Top of Data extracts

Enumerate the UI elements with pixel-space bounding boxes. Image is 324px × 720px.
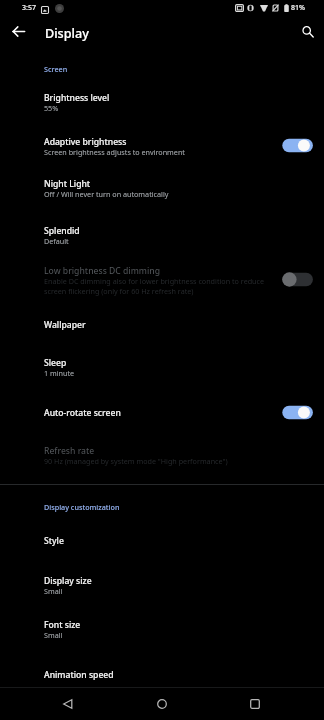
staticText: Adaptive brightness [44,136,127,148]
button[interactable]: Home [142,688,182,720]
staticText: 1 minute [44,368,75,378]
staticText: Off / Will never turn on automatically [44,189,169,199]
button[interactable]: Switch on [282,404,314,421]
button[interactable]: Refresh rate [0,434,324,474]
button[interactable]: Display size [0,564,324,604]
button[interactable]: Auto-rotate screen [0,396,324,426]
staticText: Wallpaper [44,319,86,331]
button[interactable]: Low brightness DC dimming [0,254,324,304]
button[interactable]: Night Light [0,167,324,207]
staticText: Display [45,25,89,42]
staticText: 55% [44,103,59,113]
button[interactable]: Brightness level [0,81,324,121]
staticText: Small [44,586,63,596]
button[interactable]: Splendid [0,214,324,254]
staticText: Screen [44,64,68,74]
staticText: Animation speed [44,669,114,681]
staticText: 90 Hz (managed by system mode "High perf… [44,456,228,466]
staticText: Small [44,630,63,640]
staticText: 3:57 [22,3,36,13]
staticText: Display customization [44,502,120,512]
button[interactable]: Adaptive brightness [0,125,324,165]
staticText: 81% [291,3,305,13]
staticText: Default [44,236,69,246]
staticText: Auto-rotate screen [44,407,121,419]
staticText: Enable DC dimming also for lower brightn… [44,276,265,297]
staticText: Refresh rate [44,445,95,457]
staticText: Sleep [44,357,67,369]
button[interactable]: Animation speed [0,658,324,678]
button[interactable]: Back [48,688,88,720]
staticText: Low brightness DC dimming [44,265,160,277]
staticText: Night Light [44,178,91,190]
button[interactable]: Font size [0,608,324,648]
staticText: Style [44,535,64,547]
staticText: Brightness level [44,92,110,104]
button[interactable]: Switch on [282,137,314,154]
button[interactable]: Sleep [0,346,324,386]
button[interactable]: Style [0,524,324,554]
staticText: Splendid [44,225,80,237]
button[interactable]: Recent apps [235,688,275,720]
button[interactable]: Search [295,19,321,45]
button[interactable]: Navigate up [5,18,31,44]
staticText: Font size [44,619,81,631]
button[interactable]: Wallpaper [0,308,324,338]
button[interactable]: Switch off [282,271,314,288]
staticText: Screen brightness adjusts to environment [44,147,185,157]
staticText: Display size [44,575,92,587]
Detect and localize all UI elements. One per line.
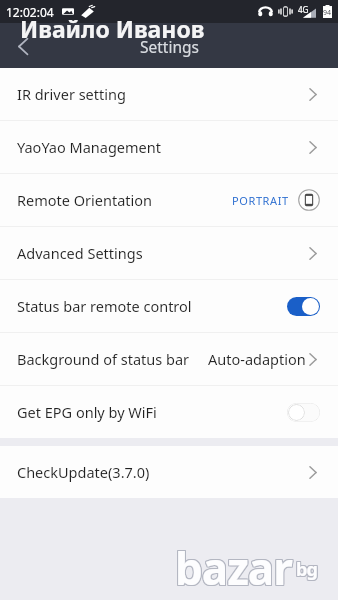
staticText: bg: [296, 556, 317, 581]
staticText: 4G: [298, 4, 309, 15]
staticText: bazar: [174, 539, 291, 599]
button[interactable]: Get EPG only by WiFi: [0, 386, 338, 438]
staticText: bg: [295, 556, 316, 581]
staticText: bg: [297, 556, 318, 581]
staticText: bazar: [175, 538, 292, 598]
staticText: Remote Orientation: [17, 190, 152, 210]
button[interactable]: Switch on: [287, 297, 320, 316]
staticText: 94: [323, 8, 332, 18]
staticText: Background of status bar: [17, 349, 190, 369]
button[interactable]: Status bar remote control: [0, 280, 338, 332]
button[interactable]: Switch off: [287, 403, 320, 422]
staticText: Ивайло Иванов: [20, 13, 205, 44]
staticText: YaoYao Management: [17, 137, 161, 157]
staticText: Auto-adaption: [208, 349, 306, 369]
staticText: bg: [297, 557, 318, 582]
staticText: bazar: [175, 537, 292, 597]
staticText: IR driver setting: [17, 84, 126, 104]
button[interactable]: Back: [0, 23, 50, 68]
staticText: CheckUpdate(3.7.0): [17, 462, 150, 482]
staticText: PORTRAIT: [232, 193, 289, 208]
button[interactable]: Background of status bar: [0, 333, 338, 385]
button[interactable]: CheckUpdate(3.7.0): [0, 446, 338, 498]
staticText: Get EPG only by WiFi: [17, 402, 157, 422]
staticText: 12:02:04: [6, 4, 54, 20]
staticText: bg: [297, 558, 318, 583]
button[interactable]: YaoYao Management: [0, 121, 338, 173]
button[interactable]: Advanced Settings: [0, 227, 338, 279]
staticText: Settings: [140, 36, 199, 57]
staticText: Advanced Settings: [17, 243, 143, 263]
staticText: bazar: [176, 537, 293, 597]
staticText: bazar: [174, 538, 291, 598]
staticText: bazar: [175, 539, 292, 599]
staticText: bazar: [176, 538, 293, 598]
staticText: bazar: [174, 537, 291, 597]
staticText: bg: [296, 558, 317, 583]
staticText: Status bar remote control: [17, 296, 192, 316]
button[interactable]: IR driver setting: [0, 68, 338, 120]
button[interactable]: Remote Orientation: [0, 174, 338, 226]
staticText: bg: [295, 558, 316, 583]
staticText: bg: [295, 557, 316, 582]
staticText: bg: [296, 557, 317, 582]
staticText: bazar: [176, 539, 293, 599]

Bottom of Data extracts

* Brief:
Type the entries again verbatim. Any pictures should be skipped.

* Solution to the exercise:
Enumerate the UI elements with pixel-space bounding boxes. Image is 324px × 720px.
staticText: Adaptive brightness [44,136,127,148]
button[interactable]: Home [142,688,182,720]
staticText: 1 minute [44,368,75,378]
staticText: Off / Will never turn on automatically [44,189,169,199]
button[interactable]: Switch on [282,404,314,421]
button[interactable]: Refresh rate [0,434,324,474]
button[interactable]: Display size [0,564,324,604]
button[interactable]: Auto-rotate screen [0,396,324,426]
staticText: Wallpaper [44,319,86,331]
button[interactable]: Low brightness DC dimming [0,254,324,304]
button[interactable]: Night Light [0,167,324,207]
staticText: Display [45,25,89,42]
staticText: 55% [44,103,59,113]
button[interactable]: Brightness level [0,81,324,121]
staticText: Small [44,586,63,596]
button[interactable]: Splendid [0,214,324,254]
staticText: Screen [44,64,68,74]
staticText: Animation speed [44,669,114,681]
staticText: 90 Hz (managed by system mode "High perf… [44,456,228,466]
staticText: Small [44,630,63,640]
staticText: 3:57 [22,3,36,13]
staticText: Display customization [44,502,120,512]
button[interactable]: Adaptive brightness [0,125,324,165]
staticText: 81% [291,3,305,13]
staticText: Default [44,236,69,246]
staticText: Auto-rotate screen [44,407,121,419]
staticText: Enable DC dimming also for lower brightn… [44,276,265,297]
staticText: Refresh rate [44,445,95,457]
staticText: Sleep [44,357,67,369]
button[interactable]: Animation speed [0,658,324,678]
button[interactable]: Back [48,688,88,720]
staticText: Low brightness DC dimming [44,265,160,277]
staticText: Night Light [44,178,91,190]
button[interactable]: Font size [0,608,324,648]
staticText: Style [44,535,64,547]
staticText: Brightness level [44,92,110,104]
button[interactable]: Switch on [282,137,314,154]
button[interactable]: Sleep [0,346,324,386]
button[interactable]: Style [0,524,324,554]
staticText: Splendid [44,225,80,237]
button[interactable]: Recent apps [235,688,275,720]
button[interactable]: Search [295,19,321,45]
button[interactable]: Navigate up [5,18,31,44]
staticText: Font size [44,619,81,631]
button[interactable]: Wallpaper [0,308,324,338]
button[interactable]: Switch off [282,271,314,288]
staticText: Screen brightness adjusts to environment [44,147,185,157]
staticText: Display size [44,575,92,587]
Detect and localize all UI elements. One per line.
staticText: bg: [296, 556, 317, 581]
staticText: 4G: [298, 4, 309, 15]
staticText: bazar: [174, 539, 291, 599]
button[interactable]: Get EPG only by WiFi: [0, 386, 338, 438]
staticText: bg: [295, 556, 316, 581]
staticText: bg: [297, 556, 318, 581]
staticText: bazar: [175, 538, 292, 598]
staticText: Remote Orientation: [17, 190, 152, 210]
button[interactable]: Switch on: [287, 297, 320, 316]
staticText: 94: [323, 8, 332, 18]
staticText: Background of status bar: [17, 349, 190, 369]
button[interactable]: Status bar remote control: [0, 280, 338, 332]
button[interactable]: Switch off: [287, 403, 320, 422]
staticText: Ивайло Иванов: [20, 13, 205, 44]
staticText: YaoYao Management: [17, 137, 161, 157]
staticText: Auto-adaption: [208, 349, 306, 369]
staticText: bg: [297, 557, 318, 582]
staticText: bazar: [175, 537, 292, 597]
staticText: IR driver setting: [17, 84, 126, 104]
button[interactable]: Back: [0, 23, 50, 68]
staticText: CheckUpdate(3.7.0): [17, 462, 150, 482]
staticText: PORTRAIT: [232, 193, 289, 208]
button[interactable]: Background of status bar: [0, 333, 338, 385]
button[interactable]: CheckUpdate(3.7.0): [0, 446, 338, 498]
staticText: Get EPG only by WiFi: [17, 402, 157, 422]
staticText: 12:02:04: [6, 4, 54, 20]
staticText: bg: [297, 558, 318, 583]
button[interactable]: YaoYao Management: [0, 121, 338, 173]
button[interactable]: Advanced Settings: [0, 227, 338, 279]
staticText: Settings: [140, 36, 199, 57]
staticText: Advanced Settings: [17, 243, 143, 263]
staticText: bazar: [176, 537, 293, 597]
staticText: bazar: [174, 538, 291, 598]
staticText: bazar: [175, 539, 292, 599]
staticText: bazar: [176, 538, 293, 598]
staticText: bazar: [174, 537, 291, 597]
staticText: bg: [296, 558, 317, 583]
staticText: Status bar remote control: [17, 296, 192, 316]
button[interactable]: IR driver setting: [0, 68, 338, 120]
button[interactable]: Remote Orientation: [0, 174, 338, 226]
staticText: bg: [295, 558, 316, 583]
staticText: bg: [295, 557, 316, 582]
staticText: bg: [296, 557, 317, 582]
staticText: bazar: [176, 539, 293, 599]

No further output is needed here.